A 5ª Câmara de Coordenação e Revisão do MPF emitiu orientação e nota técnica abordando uma pretensa irretroatividade dos efeitos benéficos da Lei 14.230/2021. Segundo a orientação, a norma incluiu o dolo como requisito para configuração de um ato de improbidade. E, ao fazê-lo, teria limitado a atuação do MP na tutela do bem jurídico ao bom governo. Assim, o MPF afirma que as novas regras não podem ser aplicadas a atos de improbidade ocorridos antes do início da sua vigência.

Os advogados afirmam que, para o MPF, a proteção da moralidade no exercício de funções públicas (artigo 37, parágrafo 4º, da Constituição) prevalece sobre a aplicação de uma garantia fundamental do cidadão — a de que a lei retroage para beneficiar (artigo 5º, XL, da Constituição), que é uma cláusula pétrea, pois não pode ser objeto de emenda tendente a aboli-la (artigo 60, parágrafo 4º, IV, da Constituição).

"Ou seja, haveria um bem maior, indeterminado e abstrato, a moralidade, que justificaria derrogar premissas do devido processo legal (este também de assento constitucional).
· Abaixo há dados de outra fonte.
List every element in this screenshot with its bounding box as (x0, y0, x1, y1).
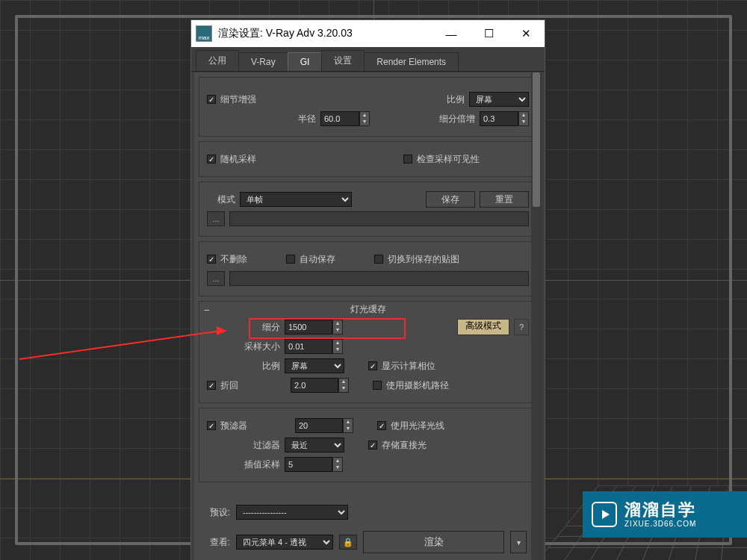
select-preset[interactable]: ---------------- (236, 505, 348, 520)
tab-bar: 公用 V-Ray GI 设置 Render Elements (191, 47, 545, 72)
section-random-sample: 随机采样 检查采样可见性 (199, 141, 537, 177)
dialog-body: 细节增强 比例 屏幕 半径 ▲▼ 细分倍增 ▲▼ (194, 72, 542, 560)
render-settings-dialog: max 渲染设置: V-Ray Adv 3.20.03 — ☐ ✕ 公用 V-R… (190, 19, 545, 560)
checkbox-switch-saved[interactable] (374, 255, 383, 264)
label-camera-path: 使用摄影机路径 (386, 379, 449, 392)
titlebar[interactable]: max 渲染设置: V-Ray Adv 3.20.03 — ☐ ✕ (191, 20, 545, 47)
select-ratio[interactable]: 屏幕 (469, 92, 529, 107)
app-icon: max (196, 25, 212, 42)
checkbox-detail-enhance[interactable] (207, 95, 216, 104)
button-advanced-mode[interactable]: 高级模式 (457, 319, 509, 335)
checkbox-no-delete[interactable] (207, 255, 216, 264)
tab-settings[interactable]: 设置 (321, 50, 365, 71)
path-field-2[interactable] (229, 271, 529, 286)
input-subdiv[interactable] (285, 320, 332, 335)
label-retrace: 折回 (220, 379, 238, 392)
annotation-arrow-head (217, 326, 227, 335)
label-prefilter: 预滤器 (220, 420, 247, 432)
button-save[interactable]: 保存 (426, 191, 475, 208)
select-mode[interactable]: 单帧 (240, 192, 352, 207)
label-mode: 模式 (207, 193, 235, 206)
label-store-direct: 存储直接光 (382, 439, 427, 452)
watermark-url: ZIXUE.3D66.COM (624, 520, 696, 528)
play-icon (592, 502, 617, 527)
input-sample-size[interactable] (285, 339, 332, 354)
checkbox-use-glossy[interactable] (377, 421, 386, 430)
window-title: 渲染设置: V-Ray Adv 3.20.03 (218, 27, 433, 40)
button-browse-2[interactable]: ... (207, 271, 225, 286)
label-use-glossy: 使用光泽光线 (391, 420, 444, 432)
select-filter[interactable]: 最近 (285, 438, 344, 452)
section-title-light-cache: 灯光缓存 (207, 303, 529, 316)
label-ratio: 比例 (447, 93, 465, 106)
checkbox-check-sample-vis[interactable] (403, 155, 412, 164)
section-light-cache: − 灯光缓存 细分 ▲▼ 高级模式 ? 采样大小 ▲▼ 比例 (199, 301, 537, 403)
watermark-brand: 溜溜自学 (624, 501, 696, 519)
input-radius[interactable] (320, 111, 359, 126)
checkbox-camera-path[interactable] (373, 381, 382, 390)
spinner-interp[interactable]: ▲▼ (285, 457, 343, 472)
label-ratio-lc: 比例 (207, 360, 280, 373)
input-subdiv-mult[interactable] (480, 111, 518, 126)
label-detail-enhance: 细节增强 (220, 93, 256, 106)
input-retrace[interactable] (291, 378, 338, 393)
checkbox-retrace[interactable] (207, 381, 216, 390)
label-switch-saved: 切换到保存的贴图 (388, 253, 459, 266)
checkbox-auto-save[interactable] (286, 255, 295, 264)
scrollbar-track[interactable] (531, 72, 542, 560)
label-auto-save: 自动保存 (300, 253, 335, 266)
input-prefilter[interactable] (295, 418, 343, 433)
label-filter: 过滤器 (207, 439, 280, 452)
checkbox-prefilter[interactable] (207, 421, 216, 430)
tab-render-elements[interactable]: Render Elements (364, 52, 459, 71)
label-view: 查看: (199, 536, 230, 549)
section-no-delete: 不删除 自动保存 切换到保存的贴图 ... (199, 241, 537, 296)
checkbox-show-calc[interactable] (368, 361, 377, 370)
spinner-retrace[interactable]: ▲▼ (291, 378, 349, 393)
checkbox-random-sample[interactable] (207, 155, 216, 164)
button-render[interactable]: 渲染 (363, 531, 504, 553)
checkbox-store-direct[interactable] (368, 441, 377, 449)
close-button[interactable]: ✕ (507, 20, 545, 47)
spinner-subdiv-mult[interactable]: ▲▼ (480, 111, 529, 126)
label-radius: 半径 (294, 113, 316, 125)
label-no-delete: 不删除 (220, 253, 247, 266)
label-subdiv-mult: 细分倍增 (439, 113, 475, 125)
button-browse-1[interactable]: ... (207, 211, 225, 226)
spinner-radius[interactable]: ▲▼ (320, 111, 370, 126)
minimize-button[interactable]: — (433, 20, 470, 47)
dialog-footer: 预设: ---------------- 查看: 四元菜单 4 - 透视 🔒 渲… (199, 501, 527, 556)
tab-vray[interactable]: V-Ray (238, 52, 288, 71)
button-help[interactable]: ? (514, 319, 529, 335)
label-show-calc: 显示计算相位 (382, 360, 436, 373)
spinner-prefilter[interactable]: ▲▼ (295, 418, 353, 433)
tab-common[interactable]: 公用 (196, 50, 239, 71)
path-field-1[interactable] (229, 211, 529, 226)
section-detail-enhance: 细节增强 比例 屏幕 半径 ▲▼ 细分倍增 ▲▼ (199, 77, 537, 137)
label-check-sample-vis: 检查采样可见性 (417, 153, 480, 166)
label-preset: 预设: (199, 506, 230, 519)
label-interp: 插值采样 (207, 458, 280, 471)
spinner-subdiv[interactable]: ▲▼ (285, 320, 343, 335)
select-ratio-lc[interactable]: 屏幕 (285, 358, 344, 373)
scrollbar-thumb[interactable] (533, 72, 540, 207)
button-reset[interactable]: 重置 (480, 191, 529, 208)
input-interp[interactable] (285, 457, 332, 472)
select-view[interactable]: 四元菜单 4 - 透视 (236, 535, 333, 550)
render-dropdown-icon[interactable]: ▾ (510, 531, 527, 553)
tab-gi[interactable]: GI (288, 52, 323, 71)
section-prefilter: 预滤器 ▲▼ 使用光泽光线 过滤器 最近 存储直接光 插 (199, 408, 537, 482)
maximize-button[interactable]: ☐ (470, 20, 507, 47)
label-random-sample: 随机采样 (220, 153, 256, 166)
watermark: 溜溜自学 ZIXUE.3D66.COM (583, 491, 747, 538)
rollout-toggle-icon[interactable]: − (204, 305, 210, 316)
spinner-sample-size[interactable]: ▲▼ (285, 339, 343, 354)
label-sample-size: 采样大小 (207, 340, 280, 353)
section-mode: 模式 单帧 保存 重置 ... (199, 181, 537, 237)
button-lock-view[interactable]: 🔒 (339, 535, 357, 550)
A orientação e a respectiva nota técnica intentam criar uma interpretação baseada num tipo de 'razão de Estado moral' para esvaziar garantia que sequer poderia ser objeto de emenda constitucional. Criou-se um entendimento, que se quer mandatório, a partir de um encontro inusitado entre o imperativo categórico de Kant e o decisionismo de Carl Schimdt. Um feito", opinam os advogados.
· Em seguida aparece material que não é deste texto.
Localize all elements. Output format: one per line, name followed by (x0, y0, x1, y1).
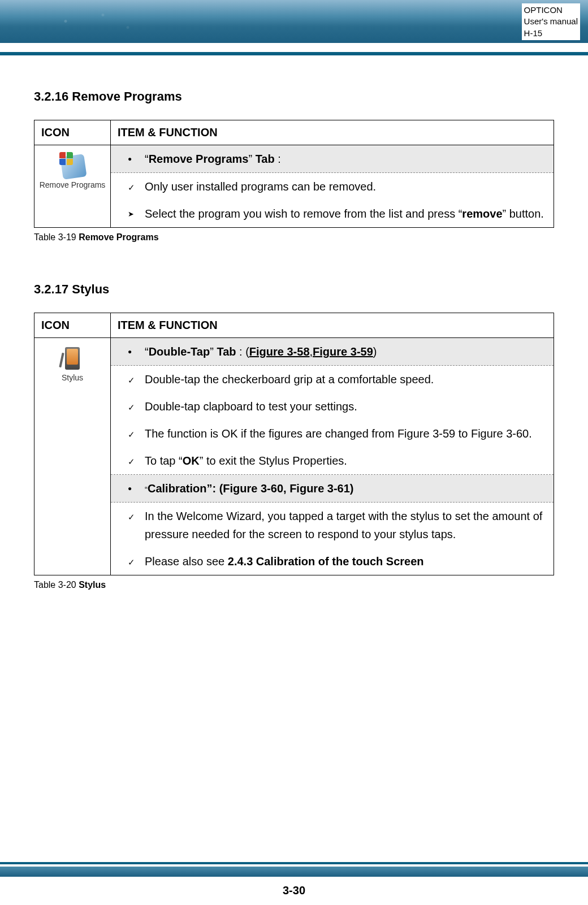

Porém, destacam, o problema não para na "construção tortuosa da prevalência de um valor abstrato sobre um comando constitucional concreto". A orientação, segundo eles, "tropeça em entender que exigir o dolo para condenar alguém por improbidade seria um enfraquecimento na proteção ao bem jurídico moralidade pública".

Os advogados citam que, conforme estudo do Conselho Nacional de Justiça de 2015, anterior à reforma, apenas 4% das ações de improbidade ajuizadas no país resultaram em reparação integral do dano causado ao Erário; 6%, em reparação parcial; e 90%, em reparação alguma.
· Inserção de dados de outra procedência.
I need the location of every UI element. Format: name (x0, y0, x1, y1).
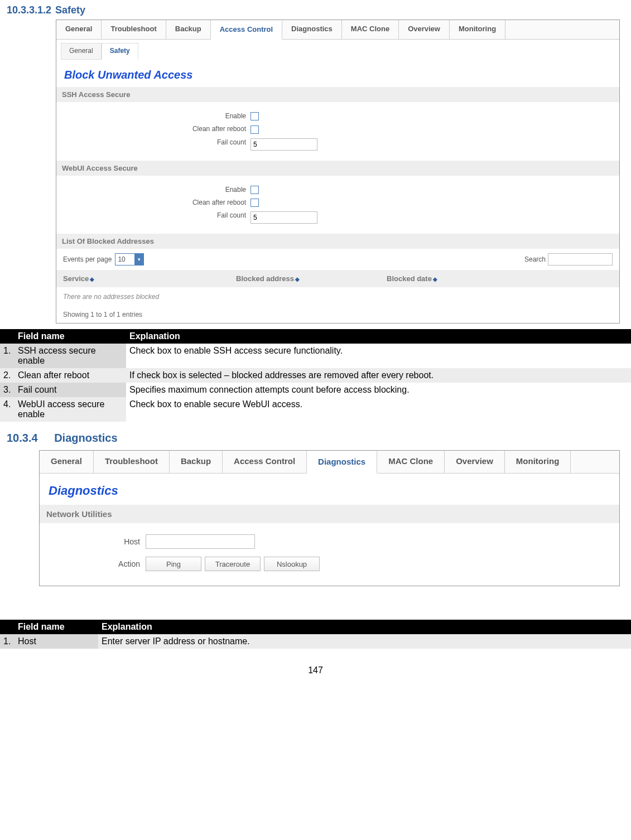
empty-message: There are no addresses blocked (56, 287, 619, 306)
showing-text: Showing 1 to 1 of 1 entries (56, 306, 619, 323)
tab-monitoring[interactable]: Monitoring (505, 451, 571, 473)
web-failcount-label: Fail count (56, 211, 251, 224)
action-label: Action (40, 559, 146, 568)
panel-title: Block Unwanted Access (64, 69, 619, 81)
ssh-failcount-input[interactable] (251, 138, 317, 151)
tab-general[interactable]: General (40, 451, 94, 473)
ssh-clean-checkbox[interactable] (251, 125, 259, 134)
field-table-2: Field name Explanation 1.HostEnter serve… (0, 620, 631, 649)
sort-icon: ◆ (90, 276, 94, 282)
section-heading-diagnostics: 10.3.4 Diagnostics (7, 432, 631, 445)
tab-overview[interactable]: Overview (399, 20, 450, 39)
events-per-page-label: Events per page (63, 255, 112, 263)
col-service[interactable]: Service (63, 274, 89, 283)
th-explanation: Explanation (98, 620, 631, 634)
tab-access-control[interactable]: Access Control (211, 21, 282, 40)
tab-overview[interactable]: Overview (445, 451, 505, 473)
table-row: 1. (0, 634, 15, 649)
section-heading-safety: 10.3.3.1.2 Safety (7, 4, 631, 16)
tab-diagnostics[interactable]: Diagnostics (307, 451, 377, 474)
webui-section-header: WebUI Access Secure (56, 161, 619, 176)
events-per-page-value: 10 (118, 255, 125, 263)
sort-icon: ◆ (295, 276, 300, 282)
tab-diagnostics[interactable]: Diagnostics (282, 20, 342, 39)
traceroute-button[interactable]: Traceroute (205, 557, 261, 571)
subtab-general[interactable]: General (61, 43, 102, 60)
ssh-failcount-label: Fail count (56, 138, 251, 151)
table-row: 3. (0, 383, 15, 397)
host-input[interactable] (146, 534, 255, 549)
tab-general[interactable]: General (56, 20, 102, 39)
sort-icon: ◆ (433, 276, 437, 282)
chevron-down-icon: ▾ (134, 254, 143, 265)
tab-monitoring[interactable]: Monitoring (450, 20, 505, 39)
safety-panel: General Troubleshoot Backup Access Contr… (56, 20, 620, 324)
web-failcount-input[interactable] (251, 211, 317, 224)
table-row: Enter server IP address or hostname. (98, 634, 631, 649)
ssh-enable-label: Enable (56, 112, 251, 120)
ssh-section-header: SSH Access Secure (56, 87, 619, 102)
heading-text: Diagnostics (54, 432, 117, 444)
heading-number: 10.3.4 (7, 432, 38, 444)
tab-backup[interactable]: Backup (166, 20, 211, 39)
page-number: 147 (0, 665, 631, 675)
tab-troubleshoot[interactable]: Troubleshoot (94, 451, 170, 473)
table-row: If check box is selected – blocked addre… (126, 368, 631, 383)
ping-button[interactable]: Ping (146, 557, 201, 571)
network-utilities-header: Network Utilities (40, 505, 619, 523)
table-row: Clean after reboot (15, 368, 126, 383)
tab-access-control[interactable]: Access Control (223, 451, 307, 473)
web-enable-label: Enable (56, 186, 251, 194)
subtab-safety[interactable]: Safety (102, 43, 138, 60)
table-row: Host (15, 634, 98, 649)
table-row: WebUI access secure enable (15, 397, 126, 422)
events-per-page-select[interactable]: 10 ▾ (115, 253, 144, 265)
heading-number: 10.3.3.1.2 (7, 4, 51, 16)
table-row: SSH access secure enable (15, 344, 126, 368)
sub-tabs: General Safety (56, 43, 619, 60)
table-row: 2. (0, 368, 15, 383)
tab-mac-clone[interactable]: MAC Clone (342, 20, 399, 39)
col-blocked-address[interactable]: Blocked address (236, 274, 294, 283)
heading-text: Safety (55, 4, 85, 16)
th-field-name: Field name (15, 620, 98, 634)
host-label: Host (40, 537, 146, 546)
main-tabs-2: General Troubleshoot Backup Access Contr… (40, 451, 619, 474)
th-field-name: Field name (15, 329, 126, 344)
table-row: 4. (0, 397, 15, 422)
web-clean-label: Clean after reboot (56, 199, 251, 207)
table-row: Fail count (15, 383, 126, 397)
main-tabs: General Troubleshoot Backup Access Contr… (56, 20, 619, 40)
blocked-list-header: List Of Blocked Addresses (56, 234, 619, 249)
search-input[interactable] (548, 253, 613, 265)
diagnostics-panel: General Troubleshoot Backup Access Contr… (39, 450, 620, 586)
th-explanation: Explanation (126, 329, 631, 344)
ssh-clean-label: Clean after reboot (56, 125, 251, 133)
tab-backup[interactable]: Backup (170, 451, 223, 473)
ssh-enable-checkbox[interactable] (251, 112, 259, 120)
web-enable-checkbox[interactable] (251, 186, 259, 194)
web-clean-checkbox[interactable] (251, 199, 259, 207)
col-blocked-date[interactable]: Blocked date (387, 274, 432, 283)
table-row: Check box to enable secure WebUI access. (126, 397, 631, 422)
table-row: Specifies maximum connection attempts co… (126, 383, 631, 397)
field-table-1: Field name Explanation 1.SSH access secu… (0, 329, 631, 422)
panel-title-2: Diagnostics (49, 484, 619, 498)
nslookup-button[interactable]: Nslookup (264, 557, 320, 571)
table-row: Check box to enable SSH access secure fu… (126, 344, 631, 368)
tab-troubleshoot[interactable]: Troubleshoot (102, 20, 166, 39)
tab-mac-clone[interactable]: MAC Clone (377, 451, 445, 473)
table-row: 1. (0, 344, 15, 368)
search-label: Search (524, 255, 546, 263)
"O que a reforma da Lei de Improbidade Administrativa faz é recolocar a lei para cumprir seus objetivos constitucionais: coibir o locupletamento e a depauperação do patrimônio público, condutas que pressupõem o agir consciente. A menos que os procuradores entendam que é moral punir gestor público por discordância de posição ou de escolha política. Para fortalecer a moralidade, propala-se uma conduta que afronta a moral", declaram.

Eles também afirmam ser comum que o ajuizamento de uma ação de improbidade administrativa seja antecedido e sucedido de ampla divulgação, "com finalidade de carrear ao acusado todos os ônus de imagem decorrentes da acusação".

"Impor um controle maior no ajuizamento da ação, mediante a explicitação do dolo, parece interferir mais diretamente nesse tipo de comportamento — que não é característico de toda uma carreira, embora esteja presente na atuação de alguns profissionais", opinam.

Por fim, manifestam expectativa de que o Conselho Nacional do Ministério Público acolha representação formulada pelo presidente do Conselho Federal da Ordem dos Advogados do Brasil, Felipe Santa Cruz, e "faça esvaziar de efeitos uma orientação francamente inconstitucional". Também ressaltam que competirá ao Judiciário repelir a aplicação automática da orientação.

O artigo é assinado pelos seguintes advogados: Alberto Zacharias Toron, Antonio Cláudio Mariz de Oliveira, Danyelle Galvão, Floriano de Azevedo Marques Neto, Gustavo Badaró, Igor Sant'Anna Tamasauskas, Ilana Martins Luz, José Luis Oliveira Lima, Luis Fernando Massoneto, Pierpaolo Cruz Bottini, Ricardo Penteado, Sarah Merçon-Vargas, Sebastião Botto de Barros Tojal e Sérgio Rabello Tamm Renault.